* **Action item**:
All of the data that follows is to be written out exactly, with images excluded.
** Opening Data shown block **
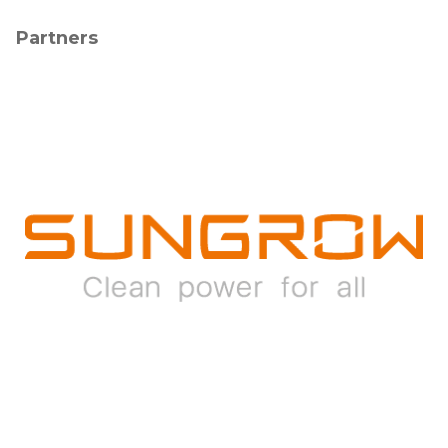
Partners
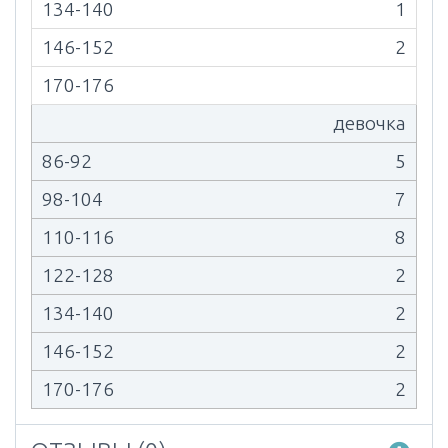
1
2
девочка
5
7
8
2
2
2
2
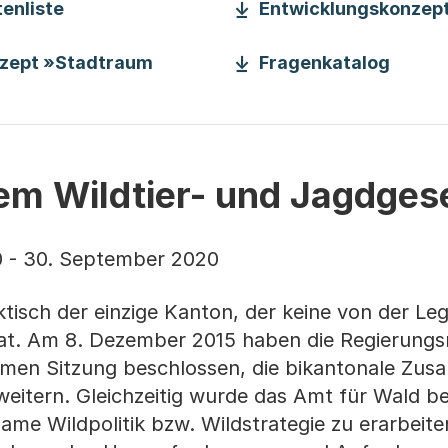
(Startet einen Download)
enliste
Entwicklungskonzep
(Start
nzept »Stadtraum
Fragenkatalog
Download)
nem Wildtier- und Jagdges
0 - 30. September 2020
tisch der einzige Kanton, der keine von der Legi
t. Am 8. Dezember 2015 haben die Regierungs
amen Sitzung beschlossen, die bikantonale Zu
eitern. Gleichzeitig wurde das Amt für Wald be
ame Wildpolitik bzw. Wildstrategie zu erarbeit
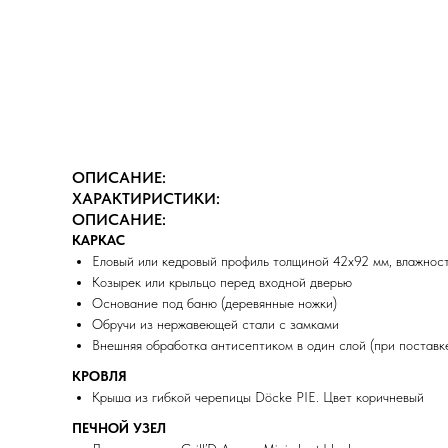
ОПИСАНИЕ:
ХАРАКТИРИСТИКИ:
ОПИСАНИЕ:
КАРКАС
Еловый или кедровый профиль толщиной 42х92 мм, влажнос
Козырек или крыльцо перед входной дверью
Основание под баню (деревянные ножки)
Обручи из нержавеющей стали с замками
Внешняя обработка антисептиком в один слой (при поставке
КРОВЛЯ
Крыша из гибкой черепицы Döcke PIE. Цвет коричневый
ПЕЧНОЙ УЗЕЛ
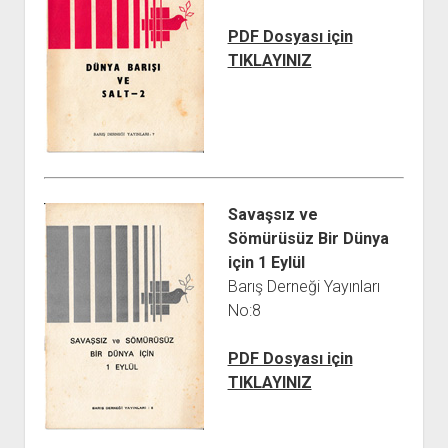
PDF Dosyası için
TIKLAYINIZ
Savaşsız ve
Sömürüsüz Bir Dünya
için 1 Eylül
Barış Derneği Yayınları
No:8
PDF Dosyası için
TIKLAYINIZ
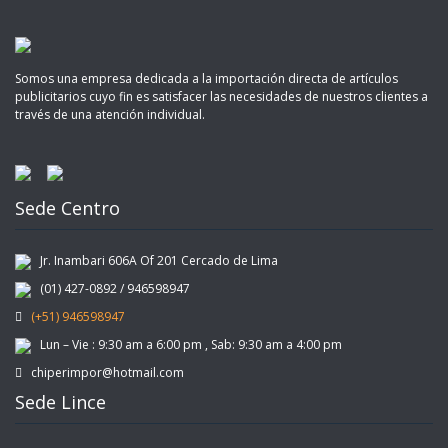
Somos una empresa dedicada a la importación directa de artículos
publicitarios cuyo fin es satisfacer las necesidades de nuestros clientes a
través de una atención individual.
Sede Centro
Jr. Inambari 606A Of 201 Cercado de Lima
(01) 427-0892 / 946598947
(+51) 946598947
Lun – Vie : 9:30 am a 6:00 pm , Sab: 9:30 am a 4:00 pm
chiperimpor@hotmail.com
Sede Lince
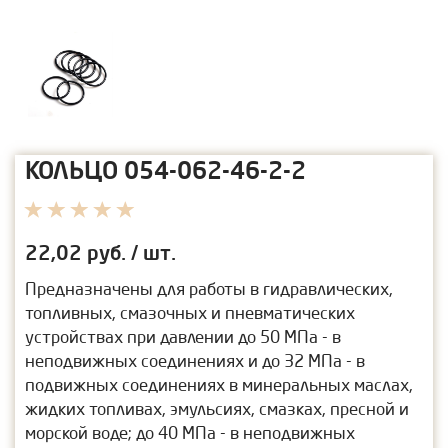
КОЛЬЦО 054-062-46-2-2
22,02
руб. / шт.
Предназначены для работы в гидравлических,
топливных, смазочных и пневматических
устройствах при давлении до 50 МПа - в
неподвижных соединениях и до 32 МПа - в
подвижных соединениях в минеральных маслах,
жидких топливах, эмульсиях, смазках, пресной и
морской воде; до 40 МПа - в неподвижных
** Closing Data shown block **
* **Response area**:
Partners
1
2
девочка
5
7
8
2
2
2
2
(Startet einen Download)
enliste
Entwicklungskonzep
(Start
nzept »Stadtraum
Fragenkatalog
Download)
nem Wildtier- und Jagdges
0 - 30. September 2020
tisch der einzige Kanton, der keine von der Legi
t. Am 8. Dezember 2015 haben die Regierungs
amen Sitzung beschlossen, die bikantonale Zu
eitern. Gleichzeitig wurde das Amt für Wald be
ame Wildpolitik bzw. Wildstrategie zu erarbeit
ОПИСАНИЕ:
ХАРАКТИРИСТИКИ:
ОПИСАНИЕ:
КАРКАС
Еловый или кедровый профиль толщиной 42х92 мм, влажнос
Козырек или крыльцо перед входной дверью
Основание под баню (деревянные ножки)
Обручи из нержавеющей стали с замками
Внешняя обработка антисептиком в один слой (при поставке
КРОВЛЯ
Крыша из гибкой черепицы Döcke PIE. Цвет коричневый
ПЕЧНОЙ УЗЕЛ
PDF Dosyası için
TIKLAYINIZ
Savaşsız ve
Sömürüsüz Bir Dünya
için 1 Eylül
Barış Derneği Yayınları
No:8
PDF Dosyası için
TIKLAYINIZ
Somos una empresa dedicada a la importación directa de artículos
publicitarios cuyo fin es satisfacer las necesidades de nuestros clientes a
través de una atención individual.
Sede Centro
Jr. Inambari 606A Of 201 Cercado de Lima
(01) 427-0892 / 946598947
(+51) 946598947
Lun – Vie : 9:30 am a 6:00 pm , Sab: 9:30 am a 4:00 pm
chiperimpor@hotmail.com
Sede Lince
КОЛЬЦО 054-062-46-2-2
22,02
руб. / шт.
Предназначены для работы в гидравлических,
топливных, смазочных и пневматических
устройствах при давлении до 50 МПа - в
неподвижных соединениях и до 32 МПа - в
подвижных соединениях в минеральных маслах,
жидких топливах, эмульсиях, смазках, пресной и
морской воде; до 40 МПа - в неподвижных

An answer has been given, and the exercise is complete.